What is required
Copy the records below in full, keeping each word as it is but omitting the pictures.

Data provided
■ ■ ■

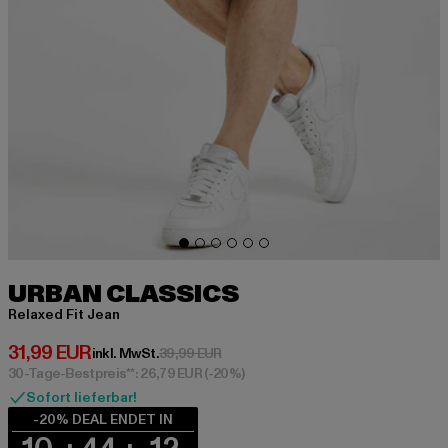
URBAN CLASSICS
Relaxed Fit Jean
Derzeitiger Preis: 31,99 EUR
31,99 EUR
Aktionspreis: 39,99 EUR
inkl. MwSt.
39,99 EUR
30-Tage-Bestpreis**: 26,79 EUR
(-20%)
Sofort lieferbar!
-20% DEAL ENDET IN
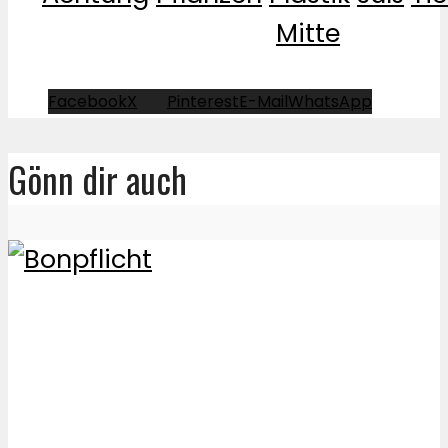
Mitte
Facebook
X
Pinterest
E-Mail
WhatsApp
Gönn dir auch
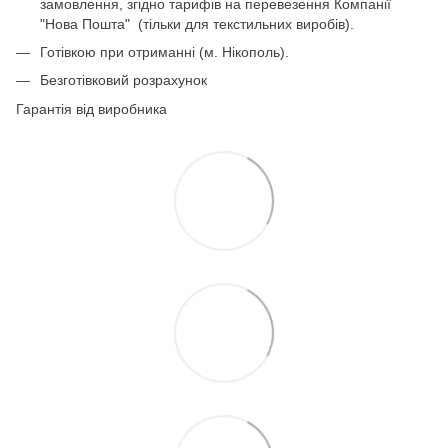
замовлення, згідно тарифів на перевезення Компанії
"Нова Пошта" (тільки для текстильних виробів).
Готівкою при отриманні (м. Нікополь).
Безготівковий розрахунок
Гарантія від виробника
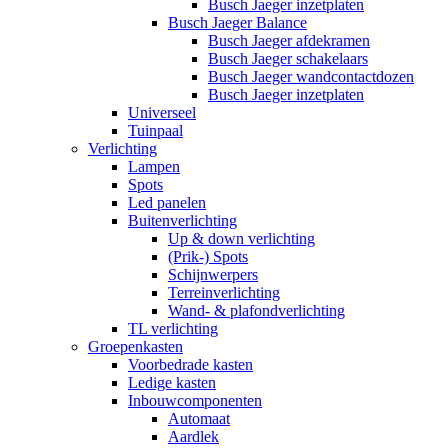
Busch Jaeger inzetplaten
Busch Jaeger Balance
Busch Jaeger afdekramen
Busch Jaeger schakelaars
Busch Jaeger wandcontactdozen
Busch Jaeger inzetplaten
Universeel
Tuinpaal
Verlichting
Lampen
Spots
Led panelen
Buitenverlichting
Up & down verlichting
(Prik-) Spots
Schijnwerpers
Terreinverlichting
Wand- & plafondverlichting
TL verlichting
Groepenkasten
Voorbedrade kasten
Ledige kasten
Inbouwcomponenten
Automaat
Aardlek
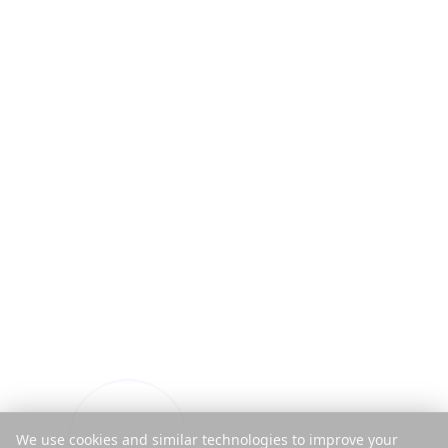
We use cookies and similar technologies to improve your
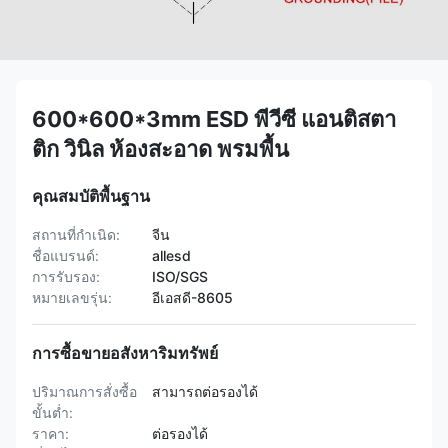
600*600*3mm ESD พีวีซี แอนติสตา
ติก วินิล ห้องสะอาด พรมพื้น
คุณสมบัติพื้นฐาน
สถานที่กำเนิด:
จีน
ชื่อแบรนด์:
allesd
การรับรอง:
ISO/SGS
หมายเลขรุ่น:
อีเอสดี-8605
การซื้อขายอสังหาริมทรัพย์
ปริมาณการสั่งซื้อ
สามารถต่อรองได้
ขั้นต่ำ:
ราคา:
ต่อรองได้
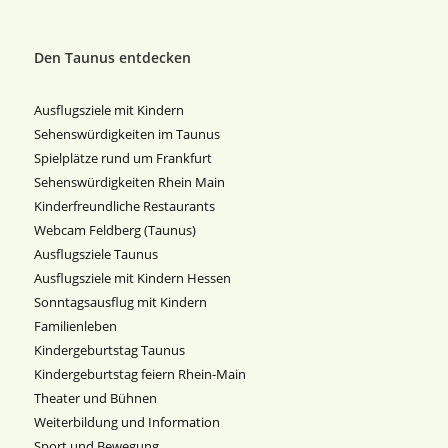
Den Taunus entdecken
Ausflugsziele mit Kindern
Sehenswürdigkeiten im Taunus
Spielplätze rund um Frankfurt
Sehenswürdigkeiten Rhein Main
Kinderfreundliche Restaurants
Webcam Feldberg (Taunus)
Ausflugsziele Taunus
Ausflugsziele mit Kindern Hessen
Sonntagsausflug mit Kindern
Familienleben
Kindergeburtstag Taunus
Kindergeburtstag feiern Rhein-Main
Theater und Bühnen
Weiterbildung und Information
Sport und Bewegung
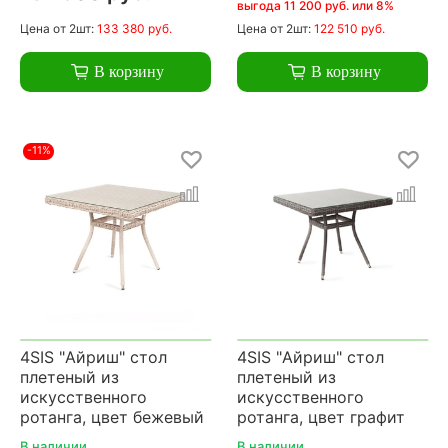
выгода 11 200 руб. или 8%
Цена
от 2шт:
133 380 руб.
Цена
от 2шт:
122 510 руб.
В корзину
В корзину
-11%
4SIS "Айриш" стол
4SIS "Айриш" стол
плетеный из
плетеный из
искусственного
искусственного
ротанга, цвет бежевый
ротанга, цвет графит
В наличии
В наличии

■ ■ ■

Result
URBAN CLASSICS
Relaxed Fit Jean
Derzeitiger Preis: 31,99 EUR
31,99 EUR
Aktionspreis: 39,99 EUR
inkl. MwSt.
39,99 EUR
30-Tage-Bestpreis**: 26,79 EUR
(-20%)
Sofort lieferbar!
-20% DEAL ENDET IN
Mitte
Facebook
X
Pinterest
E-Mail
WhatsApp
Gönn dir auch
замовлення, згідно тарифів на перевезення Компанії
"Нова Пошта" (тільки для текстильних виробів).
Готівкою при отриманні (м. Нікополь).
Безготівковий розрахунок
Гарантія від виробника
Busch Jaeger inzetplaten
Busch Jaeger Balance
Busch Jaeger afdekramen
Busch Jaeger schakelaars
Busch Jaeger wandcontactdozen
Busch Jaeger inzetplaten
Universeel
Tuinpaal
Verlichting
Lampen
Spots
Led panelen
Buitenverlichting
Up & down verlichting
(Prik-) Spots
Schijnwerpers
Terreinverlichting
Wand- & plafondverlichting
TL verlichting
Groepenkasten
Voorbedrade kasten
Ledige kasten
Inbouwcomponenten
Automaat
Aardlek
We use cookies and similar technologies to improve your
600*600*3mm ESD พีวีซี แอนติสตา
ติก วินิล ห้องสะอาด พรมพื้น
คุณสมบัติพื้นฐาน
สถานที่กำเนิด:
จีน
ชื่อแบรนด์:
allesd
การรับรอง:
ISO/SGS
หมายเลขรุ่น:
อีเอสดี-8605
การซื้อขายอสังหาริมทรัพย์
ปริมาณการสั่งซื้อ
สามารถต่อรองได้
ขั้นต่ำ:
ราคา:
ต่อรองได้
Den Taunus entdecken
Ausflugsziele mit Kindern
Sehenswürdigkeiten im Taunus
Spielplätze rund um Frankfurt
Sehenswürdigkeiten Rhein Main
Kinderfreundliche Restaurants
Webcam Feldberg (Taunus)
Ausflugsziele Taunus
Ausflugsziele mit Kindern Hessen
Sonntagsausflug mit Kindern
Familienleben
Kindergeburtstag Taunus
Kindergeburtstag feiern Rhein-Main
Theater und Bühnen
Weiterbildung und Information
Sport und Bewegung
выгода 11 200 руб. или 8%
Цена
от 2шт:
133 380 руб.
Цена
от 2шт:
122 510 руб.
В корзину
В корзину
-11%
4SIS "Айриш" стол
4SIS "Айриш" стол
плетеный из
плетеный из
искусственного
искусственного
ротанга, цвет бежевый
ротанга, цвет графит
В наличии
В наличии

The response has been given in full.